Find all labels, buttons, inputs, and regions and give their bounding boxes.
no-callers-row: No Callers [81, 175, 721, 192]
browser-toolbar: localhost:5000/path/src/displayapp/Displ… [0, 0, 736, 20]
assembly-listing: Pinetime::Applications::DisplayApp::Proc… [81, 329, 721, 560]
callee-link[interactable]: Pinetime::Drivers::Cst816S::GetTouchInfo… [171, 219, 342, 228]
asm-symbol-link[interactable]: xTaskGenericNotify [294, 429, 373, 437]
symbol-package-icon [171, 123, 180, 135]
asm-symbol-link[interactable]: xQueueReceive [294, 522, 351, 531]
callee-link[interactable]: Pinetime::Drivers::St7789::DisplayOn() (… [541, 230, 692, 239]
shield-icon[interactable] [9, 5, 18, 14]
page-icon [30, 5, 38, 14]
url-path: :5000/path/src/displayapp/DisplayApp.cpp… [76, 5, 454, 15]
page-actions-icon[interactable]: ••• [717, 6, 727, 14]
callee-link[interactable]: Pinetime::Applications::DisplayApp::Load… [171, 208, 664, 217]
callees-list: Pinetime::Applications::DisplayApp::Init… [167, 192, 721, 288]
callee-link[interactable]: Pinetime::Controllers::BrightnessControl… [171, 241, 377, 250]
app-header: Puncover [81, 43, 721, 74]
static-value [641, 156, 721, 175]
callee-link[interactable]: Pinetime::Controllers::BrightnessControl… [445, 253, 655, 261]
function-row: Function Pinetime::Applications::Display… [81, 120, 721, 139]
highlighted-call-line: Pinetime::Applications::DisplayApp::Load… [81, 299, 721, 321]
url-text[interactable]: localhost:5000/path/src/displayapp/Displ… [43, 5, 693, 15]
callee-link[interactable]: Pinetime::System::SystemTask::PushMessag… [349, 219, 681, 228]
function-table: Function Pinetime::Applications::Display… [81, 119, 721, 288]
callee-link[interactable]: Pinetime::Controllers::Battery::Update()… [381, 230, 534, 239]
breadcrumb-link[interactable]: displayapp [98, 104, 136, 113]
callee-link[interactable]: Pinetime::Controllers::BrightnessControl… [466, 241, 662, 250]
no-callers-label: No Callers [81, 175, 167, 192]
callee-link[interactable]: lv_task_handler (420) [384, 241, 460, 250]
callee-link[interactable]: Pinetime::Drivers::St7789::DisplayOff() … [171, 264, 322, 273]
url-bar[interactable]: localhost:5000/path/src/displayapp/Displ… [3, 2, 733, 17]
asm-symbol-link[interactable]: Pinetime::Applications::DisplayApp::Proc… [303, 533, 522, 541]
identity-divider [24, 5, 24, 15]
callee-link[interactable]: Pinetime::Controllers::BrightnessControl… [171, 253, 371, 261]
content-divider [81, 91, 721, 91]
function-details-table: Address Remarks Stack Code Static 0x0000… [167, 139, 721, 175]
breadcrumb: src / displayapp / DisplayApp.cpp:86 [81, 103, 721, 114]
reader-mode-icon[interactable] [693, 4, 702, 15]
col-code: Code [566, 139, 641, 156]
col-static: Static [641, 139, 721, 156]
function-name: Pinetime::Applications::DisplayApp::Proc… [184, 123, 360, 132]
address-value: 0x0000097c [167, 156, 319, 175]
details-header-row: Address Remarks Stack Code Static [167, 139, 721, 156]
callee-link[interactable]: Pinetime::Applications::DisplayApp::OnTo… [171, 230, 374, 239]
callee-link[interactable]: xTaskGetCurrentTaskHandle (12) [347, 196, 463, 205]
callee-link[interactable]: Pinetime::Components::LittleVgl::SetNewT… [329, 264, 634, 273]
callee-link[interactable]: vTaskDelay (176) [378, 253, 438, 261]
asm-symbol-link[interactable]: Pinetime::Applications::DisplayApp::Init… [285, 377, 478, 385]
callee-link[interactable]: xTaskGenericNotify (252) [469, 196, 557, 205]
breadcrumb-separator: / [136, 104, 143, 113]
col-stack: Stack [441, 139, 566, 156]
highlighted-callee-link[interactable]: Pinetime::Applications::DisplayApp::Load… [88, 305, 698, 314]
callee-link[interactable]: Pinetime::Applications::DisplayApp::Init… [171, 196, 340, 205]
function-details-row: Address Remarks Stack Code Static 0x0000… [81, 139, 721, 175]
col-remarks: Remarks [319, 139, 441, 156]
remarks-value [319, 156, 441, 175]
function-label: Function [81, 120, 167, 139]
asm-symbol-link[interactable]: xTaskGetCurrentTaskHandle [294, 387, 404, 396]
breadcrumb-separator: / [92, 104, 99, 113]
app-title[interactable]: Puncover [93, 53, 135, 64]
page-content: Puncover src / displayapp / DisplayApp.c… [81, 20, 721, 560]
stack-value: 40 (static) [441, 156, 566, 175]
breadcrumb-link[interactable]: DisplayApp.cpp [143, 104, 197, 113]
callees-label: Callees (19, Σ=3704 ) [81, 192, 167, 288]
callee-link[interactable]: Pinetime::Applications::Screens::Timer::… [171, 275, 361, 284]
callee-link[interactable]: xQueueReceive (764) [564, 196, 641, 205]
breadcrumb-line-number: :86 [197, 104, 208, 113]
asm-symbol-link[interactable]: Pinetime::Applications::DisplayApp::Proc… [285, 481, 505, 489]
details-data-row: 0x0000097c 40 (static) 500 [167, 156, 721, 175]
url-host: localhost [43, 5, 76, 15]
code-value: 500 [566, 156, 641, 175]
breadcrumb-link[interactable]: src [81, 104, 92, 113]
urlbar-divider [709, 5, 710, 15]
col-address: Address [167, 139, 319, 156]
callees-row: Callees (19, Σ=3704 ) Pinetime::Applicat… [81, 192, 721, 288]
=-=-=-=-=
TASK TO CARRY OUT: Output each line of the material above with no deviation.

EXERCISE RESULT:
Find all labels, buttons, inputs, and regions and give their bounding boxes.
no-callers-row: No Callers [81, 175, 721, 192]
browser-toolbar: localhost:5000/path/src/displayapp/Displ… [0, 0, 736, 20]
assembly-listing: Pinetime::Applications::DisplayApp::Proc… [81, 329, 721, 560]
callee-link[interactable]: Pinetime::Drivers::Cst816S::GetTouchInfo… [171, 219, 342, 228]
asm-symbol-link[interactable]: xTaskGenericNotify [294, 429, 373, 437]
symbol-package-icon [171, 123, 180, 135]
asm-symbol-link[interactable]: xQueueReceive [294, 522, 351, 531]
callee-link[interactable]: Pinetime::Drivers::St7789::DisplayOn() (… [541, 230, 692, 239]
shield-icon[interactable] [9, 5, 18, 14]
page-icon [30, 5, 38, 14]
url-path: :5000/path/src/displayapp/DisplayApp.cpp… [76, 5, 454, 15]
page-actions-icon[interactable]: ••• [717, 6, 727, 14]
callee-link[interactable]: Pinetime::Applications::DisplayApp::Load… [171, 208, 664, 217]
callees-list: Pinetime::Applications::DisplayApp::Init… [167, 192, 721, 288]
callee-link[interactable]: Pinetime::Controllers::BrightnessControl… [171, 241, 377, 250]
app-header: Puncover [81, 43, 721, 74]
static-value [641, 156, 721, 175]
callee-link[interactable]: Pinetime::Controllers::BrightnessControl… [445, 253, 655, 261]
function-row: Function Pinetime::Applications::Display… [81, 120, 721, 139]
highlighted-call-line: Pinetime::Applications::DisplayApp::Load… [81, 299, 721, 321]
url-text[interactable]: localhost:5000/path/src/displayapp/Displ… [43, 5, 693, 15]
callee-link[interactable]: Pinetime::System::SystemTask::PushMessag… [349, 219, 681, 228]
function-table: Function Pinetime::Applications::Display… [81, 119, 721, 288]
callee-link[interactable]: Pinetime::Controllers::Battery::Update()… [381, 230, 534, 239]
breadcrumb-link[interactable]: displayapp [98, 104, 136, 113]
callee-link[interactable]: Pinetime::Controllers::BrightnessControl… [466, 241, 662, 250]
no-callers-label: No Callers [81, 175, 167, 192]
callee-link[interactable]: lv_task_handler (420) [384, 241, 460, 250]
callee-link[interactable]: Pinetime::Drivers::St7789::DisplayOff() … [171, 264, 322, 273]
url-bar[interactable]: localhost:5000/path/src/displayapp/Displ… [3, 2, 733, 17]
asm-symbol-link[interactable]: Pinetime::Applications::DisplayApp::Proc… [303, 533, 522, 541]
identity-divider [24, 5, 24, 15]
callee-link[interactable]: Pinetime::Controllers::BrightnessControl… [171, 253, 371, 261]
content-divider [81, 91, 721, 91]
function-details-table: Address Remarks Stack Code Static 0x0000… [167, 139, 721, 175]
breadcrumb: src / displayapp / DisplayApp.cpp:86 [81, 103, 721, 114]
reader-mode-icon[interactable] [693, 4, 702, 15]
col-code: Code [566, 139, 641, 156]
col-static: Static [641, 139, 721, 156]
function-name: Pinetime::Applications::DisplayApp::Proc… [184, 123, 360, 132]
address-value: 0x0000097c [167, 156, 319, 175]
details-header-row: Address Remarks Stack Code Static [167, 139, 721, 156]
callee-link[interactable]: Pinetime::Applications::DisplayApp::OnTo… [171, 230, 374, 239]
callee-link[interactable]: xTaskGetCurrentTaskHandle (12) [347, 196, 463, 205]
callee-link[interactable]: Pinetime::Components::LittleVgl::SetNewT… [329, 264, 634, 273]
callee-link[interactable]: vTaskDelay (176) [378, 253, 438, 261]
asm-symbol-link[interactable]: Pinetime::Applications::DisplayApp::Init… [285, 377, 478, 385]
callee-link[interactable]: xTaskGenericNotify (252) [469, 196, 557, 205]
breadcrumb-separator: / [136, 104, 143, 113]
col-stack: Stack [441, 139, 566, 156]
highlighted-callee-link[interactable]: Pinetime::Applications::DisplayApp::Load… [88, 305, 698, 314]
callee-link[interactable]: Pinetime::Applications::DisplayApp::Init… [171, 196, 340, 205]
function-details-row: Address Remarks Stack Code Static 0x0000… [81, 139, 721, 175]
col-remarks: Remarks [319, 139, 441, 156]
remarks-value [319, 156, 441, 175]
function-label: Function [81, 120, 167, 139]
asm-symbol-link[interactable]: xTaskGetCurrentTaskHandle [294, 387, 404, 396]
breadcrumb-separator: / [92, 104, 99, 113]
app-title[interactable]: Puncover [93, 53, 135, 64]
page-content: Puncover src / displayapp / DisplayApp.c… [81, 20, 721, 560]
stack-value: 40 (static) [441, 156, 566, 175]
breadcrumb-link[interactable]: DisplayApp.cpp [143, 104, 197, 113]
callees-label: Callees (19, Σ=3704 ) [81, 192, 167, 288]
callee-link[interactable]: Pinetime::Applications::Screens::Timer::… [171, 275, 361, 284]
callee-link[interactable]: xQueueReceive (764) [564, 196, 641, 205]
breadcrumb-line-number: :86 [197, 104, 208, 113]
asm-symbol-link[interactable]: Pinetime::Applications::DisplayApp::Proc… [285, 481, 505, 489]
details-data-row: 0x0000097c 40 (static) 500 [167, 156, 721, 175]
url-host: localhost [43, 5, 76, 15]
code-value: 500 [566, 156, 641, 175]
breadcrumb-link[interactable]: src [81, 104, 92, 113]
urlbar-divider [709, 5, 710, 15]
col-address: Address [167, 139, 319, 156]
callees-row: Callees (19, Σ=3704 ) Pinetime::Applicat… [81, 192, 721, 288]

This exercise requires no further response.